The records that follow must be reproduced in full, with every picture excluded.

## STUDY MATERIAL
# # # # # # #
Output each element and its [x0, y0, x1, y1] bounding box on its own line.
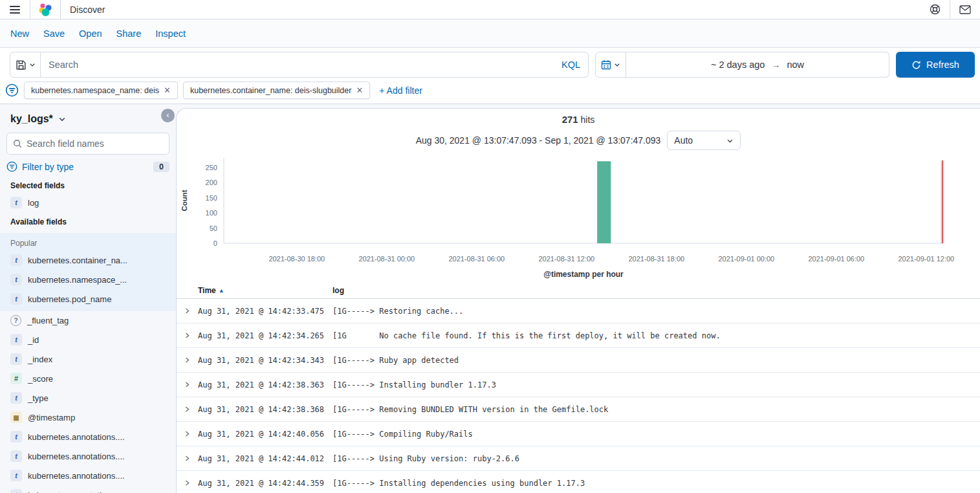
content-area: ky_logs* Filter by type 0 Selected field…: [0, 104, 980, 493]
table-header: Time ▲ log: [177, 282, 980, 299]
field-name: _fluent_tag: [27, 316, 69, 325]
filter-pill[interactable]: kubernetes.namespace_name: deis ✕: [24, 82, 178, 99]
hamburger-icon: [10, 6, 20, 14]
filter-pill[interactable]: kubernetes.container_name: deis-slugbuil…: [183, 82, 370, 99]
page-title: Discover: [61, 0, 114, 19]
field-item[interactable]: t _type: [0, 388, 176, 408]
filter-options-icon[interactable]: [5, 83, 19, 97]
table-row[interactable]: Aug 31, 2021 @ 14:42:44.359 [1G-----> In…: [177, 471, 980, 493]
field-type-icon: t: [10, 450, 22, 462]
search-input[interactable]: [49, 60, 555, 70]
filter-icon: [6, 161, 17, 172]
table-row[interactable]: Aug 31, 2021 @ 14:42:38.363 [1G-----> In…: [177, 373, 980, 397]
field-item[interactable]: t kubernetes.annotations....: [0, 466, 176, 485]
filter-pill-label: kubernetes.container_name: deis-slugbuil…: [190, 86, 351, 95]
kibana-logo[interactable]: [30, 0, 60, 19]
field-item[interactable]: # _score: [0, 369, 176, 388]
filter-by-type-button[interactable]: Filter by type 0: [6, 161, 169, 172]
refresh-button[interactable]: Refresh: [896, 52, 975, 78]
saved-query-menu-button[interactable]: [10, 52, 41, 78]
field-item[interactable]: t _index: [0, 349, 176, 369]
menu-link[interactable]: Save: [43, 28, 65, 39]
table-row[interactable]: Aug 31, 2021 @ 14:42:34.265 [1G No cache…: [177, 323, 980, 348]
date-quick-select-button[interactable]: [595, 52, 626, 78]
table-body: Aug 31, 2021 @ 14:42:33.475 [1G-----> Re…: [177, 299, 980, 493]
expand-row-button[interactable]: [177, 307, 198, 314]
table-row[interactable]: Aug 31, 2021 @ 14:42:44.012 [1G-----> Us…: [177, 446, 980, 471]
field-name: _score: [28, 374, 53, 384]
cell-log: [1G-----> Installing bundler 1.17.3: [332, 380, 980, 389]
menu-button[interactable]: [0, 0, 30, 19]
time-range-display[interactable]: ~ 2 days ago → now: [626, 52, 889, 78]
menu-link[interactable]: Inspect: [155, 28, 186, 39]
table-row[interactable]: Aug 31, 2021 @ 14:42:40.056 [1G-----> Co…: [177, 422, 980, 446]
chevron-down-icon: [726, 137, 734, 144]
field-item[interactable]: t kubernetes.annotations....: [0, 427, 176, 446]
query-language-button[interactable]: KQL: [555, 60, 580, 70]
field-name: kubernetes.container_na...: [28, 256, 127, 265]
field-type-icon: t: [10, 353, 22, 365]
field-item[interactable]: t kubernetes.annotations....: [0, 485, 176, 493]
expand-row-button[interactable]: [177, 381, 198, 388]
field-type-icon: ?: [10, 315, 21, 326]
svg-text:2021-09-01 06:00: 2021-09-01 06:00: [808, 255, 864, 263]
histogram-chart[interactable]: 0501001502002502021-08-30 18:002021-08-3…: [177, 155, 980, 282]
collapse-sidebar-button[interactable]: ‹: [161, 109, 175, 122]
expand-row-button[interactable]: [177, 356, 198, 364]
interval-select[interactable]: Auto: [667, 131, 741, 150]
column-header-time[interactable]: Time ▲: [198, 286, 332, 295]
index-pattern-switcher[interactable]: ky_logs*: [0, 112, 176, 131]
svg-text:2021-08-30 18:00: 2021-08-30 18:00: [268, 255, 325, 263]
menu-link[interactable]: Open: [79, 28, 102, 39]
close-icon[interactable]: ✕: [356, 85, 363, 95]
expand-row-button[interactable]: [177, 406, 198, 413]
time-from[interactable]: ~ 2 days ago: [711, 60, 765, 70]
table-row[interactable]: Aug 31, 2021 @ 14:42:34.343 [1G-----> Ru…: [177, 348, 980, 373]
newsfeed-button[interactable]: [950, 0, 980, 19]
close-icon[interactable]: ✕: [164, 85, 171, 95]
expand-row-button[interactable]: [177, 455, 198, 462]
field-item[interactable]: t kubernetes.namespace_...: [0, 270, 176, 289]
field-item[interactable]: t kubernetes.container_na...: [0, 250, 176, 270]
popular-heading: Popular: [0, 236, 176, 250]
add-filter-button[interactable]: + Add filter: [379, 85, 422, 96]
field-type-icon: t: [10, 254, 22, 266]
cell-time: Aug 31, 2021 @ 14:42:44.012: [198, 454, 332, 463]
field-item[interactable]: t kubernetes.pod_name: [0, 289, 176, 309]
field-search-input[interactable]: [27, 138, 163, 149]
selected-fields-list: t log: [0, 193, 176, 212]
cell-log: [1G-----> Ruby app detected: [332, 356, 980, 365]
chevron-right-icon: [184, 455, 191, 462]
field-type-icon: t: [10, 274, 22, 285]
field-type-icon: t: [10, 470, 22, 481]
chevron-down-icon: [614, 61, 620, 68]
field-item[interactable]: t kubernetes.annotations....: [0, 446, 176, 466]
popular-fields-block: Popular t kubernetes.container_na... t k…: [0, 233, 176, 311]
field-item[interactable]: ▦ @timestamp: [0, 408, 176, 427]
expand-row-button[interactable]: [177, 479, 198, 487]
table-row[interactable]: Aug 31, 2021 @ 14:42:33.475 [1G-----> Re…: [177, 299, 980, 323]
field-item[interactable]: ? _fluent_tag: [0, 311, 176, 330]
svg-text:2021-09-01 12:00: 2021-09-01 12:00: [898, 255, 955, 263]
table-row[interactable]: Aug 31, 2021 @ 14:42:38.368 [1G-----> Re…: [177, 397, 980, 422]
top-bar: Discover: [0, 0, 980, 19]
menu-link[interactable]: Share: [116, 28, 142, 39]
svg-text:100: 100: [206, 209, 217, 217]
field-item[interactable]: t log: [0, 193, 176, 212]
field-name: _type: [28, 393, 49, 403]
elastic-logo-icon: [38, 2, 53, 17]
field-item[interactable]: t _id: [0, 330, 176, 349]
help-button[interactable]: [920, 0, 950, 19]
menu-link[interactable]: New: [10, 28, 29, 39]
query-bar: KQL ~ 2 days ago → now Refresh: [0, 48, 980, 82]
sort-ascending-icon: ▲: [219, 287, 224, 294]
expand-row-button[interactable]: [177, 430, 198, 437]
field-name: kubernetes.annotations....: [28, 452, 125, 461]
chart-time-range: Aug 30, 2021 @ 13:07:47.093 - Sep 1, 202…: [416, 135, 661, 146]
arrow-right-icon: →: [771, 60, 780, 70]
save-icon: [16, 60, 27, 71]
expand-row-button[interactable]: [177, 332, 198, 339]
column-header-log: log: [332, 286, 344, 295]
cell-time: Aug 31, 2021 @ 14:42:44.359: [198, 479, 332, 488]
time-to[interactable]: now: [787, 60, 804, 70]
# # # # # # #
## ANSWER SPACE
Output each element and its [x0, y0, x1, y1] bounding box on its own line.
content-area: ky_logs* Filter by type 0 Selected field…: [0, 104, 980, 493]
table-header: Time ▲ log: [177, 282, 980, 299]
field-name: _fluent_tag: [27, 316, 69, 325]
filter-pill[interactable]: kubernetes.namespace_name: deis ✕: [24, 82, 178, 99]
hamburger-icon: [10, 6, 20, 14]
filter-pill[interactable]: kubernetes.container_name: deis-slugbuil…: [183, 82, 370, 99]
page-title: Discover: [61, 0, 114, 19]
field-item[interactable]: t _type: [0, 388, 176, 408]
filter-options-icon[interactable]: [5, 83, 19, 97]
table-row[interactable]: Aug 31, 2021 @ 14:42:44.359 [1G-----> In…: [177, 471, 980, 493]
field-type-icon: t: [10, 450, 22, 462]
search-input[interactable]: [49, 60, 555, 70]
filter-icon: [6, 161, 17, 172]
table-row[interactable]: Aug 31, 2021 @ 14:42:38.363 [1G-----> In…: [177, 373, 980, 397]
field-item[interactable]: t kubernetes.annotations....: [0, 466, 176, 485]
filter-pill-label: kubernetes.container_name: deis-slugbuil…: [190, 86, 351, 95]
kibana-logo[interactable]: [30, 0, 60, 19]
field-item[interactable]: # _score: [0, 369, 176, 388]
filter-by-type-button[interactable]: Filter by type 0: [6, 161, 169, 172]
refresh-button[interactable]: Refresh: [896, 52, 975, 78]
saved-query-menu-button[interactable]: [10, 52, 41, 78]
field-item[interactable]: t _index: [0, 349, 176, 369]
menu-link[interactable]: Save: [43, 28, 65, 39]
table-row[interactable]: Aug 31, 2021 @ 14:42:34.265 [1G No cache…: [177, 323, 980, 348]
date-quick-select-button[interactable]: [595, 52, 626, 78]
table-body: Aug 31, 2021 @ 14:42:33.475 [1G-----> Re…: [177, 299, 980, 493]
expand-row-button[interactable]: [177, 307, 198, 314]
table-row[interactable]: Aug 31, 2021 @ 14:42:44.012 [1G-----> Us…: [177, 446, 980, 471]
field-name: _score: [28, 374, 53, 384]
cell-log: [1G-----> Installing bundler 1.17.3: [332, 380, 980, 389]
menu-button[interactable]: [0, 0, 30, 19]
time-range-display[interactable]: ~ 2 days ago → now: [626, 52, 889, 78]
menu-link[interactable]: Inspect: [155, 28, 186, 39]
table-row[interactable]: Aug 31, 2021 @ 14:42:40.056 [1G-----> Co…: [177, 422, 980, 446]
chevron-down-icon: [726, 137, 734, 144]
field-item[interactable]: t kubernetes.annotations....: [0, 427, 176, 446]
query-language-button[interactable]: KQL: [555, 60, 580, 70]
field-name: kubernetes.container_na...: [28, 256, 127, 265]
field-type-icon: t: [10, 353, 22, 365]
field-item[interactable]: t kubernetes.annotations....: [0, 485, 176, 493]
expand-row-button[interactable]: [177, 381, 198, 388]
field-type-icon: ?: [10, 315, 21, 326]
svg-text:2021-09-01 06:00: 2021-09-01 06:00: [808, 255, 864, 263]
histogram-chart[interactable]: 0501001502002502021-08-30 18:002021-08-3…: [177, 155, 980, 282]
collapse-sidebar-button[interactable]: ‹: [161, 109, 175, 122]
expand-row-button[interactable]: [177, 356, 198, 364]
interval-select[interactable]: Auto: [667, 131, 741, 150]
column-header-time[interactable]: Time ▲: [198, 286, 332, 295]
index-pattern-switcher[interactable]: ky_logs*: [0, 112, 176, 131]
svg-text:2021-08-30 18:00: 2021-08-30 18:00: [268, 255, 325, 263]
menu-link[interactable]: Open: [79, 28, 102, 39]
close-icon[interactable]: ✕: [356, 85, 363, 95]
expand-row-button[interactable]: [177, 406, 198, 413]
time-from[interactable]: ~ 2 days ago: [711, 60, 765, 70]
table-row[interactable]: Aug 31, 2021 @ 14:42:34.343 [1G-----> Ru…: [177, 348, 980, 373]
newsfeed-button[interactable]: [950, 0, 980, 19]
close-icon[interactable]: ✕: [164, 85, 171, 95]
expand-row-button[interactable]: [177, 455, 198, 462]
field-item[interactable]: t kubernetes.namespace_...: [0, 270, 176, 289]
field-item[interactable]: t kubernetes.container_na...: [0, 250, 176, 270]
popular-heading: Popular: [0, 236, 176, 250]
add-filter-button[interactable]: + Add filter: [379, 85, 422, 96]
field-type-icon: t: [10, 254, 22, 266]
cell-time: Aug 31, 2021 @ 14:42:44.012: [198, 454, 332, 463]
field-item[interactable]: t kubernetes.pod_name: [0, 289, 176, 309]
field-search-input[interactable]: [27, 138, 163, 149]
selected-fields-list: t log: [0, 193, 176, 212]
cell-log: [1G-----> Ruby app detected: [332, 356, 980, 365]
chevron-right-icon: [184, 455, 191, 462]
field-type-icon: t: [10, 274, 22, 285]
field-type-icon: t: [10, 470, 22, 481]
chevron-down-icon: [614, 61, 620, 68]
field-item[interactable]: t kubernetes.annotations....: [0, 446, 176, 466]
popular-fields-block: Popular t kubernetes.container_na... t k…: [0, 233, 176, 311]
field-item[interactable]: ▦ @timestamp: [0, 408, 176, 427]
expand-row-button[interactable]: [177, 479, 198, 487]
table-row[interactable]: Aug 31, 2021 @ 14:42:33.475 [1G-----> Re…: [177, 299, 980, 323]
field-item[interactable]: ? _fluent_tag: [0, 311, 176, 330]
svg-text:2021-09-01 12:00: 2021-09-01 12:00: [898, 255, 955, 263]
table-row[interactable]: Aug 31, 2021 @ 14:42:38.368 [1G-----> Re…: [177, 397, 980, 422]
top-bar: Discover: [0, 0, 980, 19]
menu-link[interactable]: Share: [116, 28, 142, 39]
svg-text:100: 100: [206, 209, 217, 217]
field-item[interactable]: t log: [0, 193, 176, 212]
field-name: _type: [28, 393, 49, 403]
elastic-logo-icon: [38, 2, 53, 17]
field-item[interactable]: t _id: [0, 330, 176, 349]
help-button[interactable]: [920, 0, 950, 19]
menu-link[interactable]: New: [10, 28, 29, 39]
query-bar: KQL ~ 2 days ago → now Refresh: [0, 48, 980, 82]
sort-ascending-icon: ▲: [219, 287, 224, 294]
expand-row-button[interactable]: [177, 430, 198, 437]
field-name: kubernetes.annotations....: [28, 452, 125, 461]
chart-time-range: Aug 30, 2021 @ 13:07:47.093 - Sep 1, 202…: [416, 135, 661, 146]
arrow-right-icon: →: [771, 60, 780, 70]
save-icon: [16, 60, 27, 71]
expand-row-button[interactable]: [177, 332, 198, 339]
column-header-log: log: [332, 286, 344, 295]
cell-time: Aug 31, 2021 @ 14:42:44.359: [198, 479, 332, 488]
time-to[interactable]: now: [787, 60, 804, 70]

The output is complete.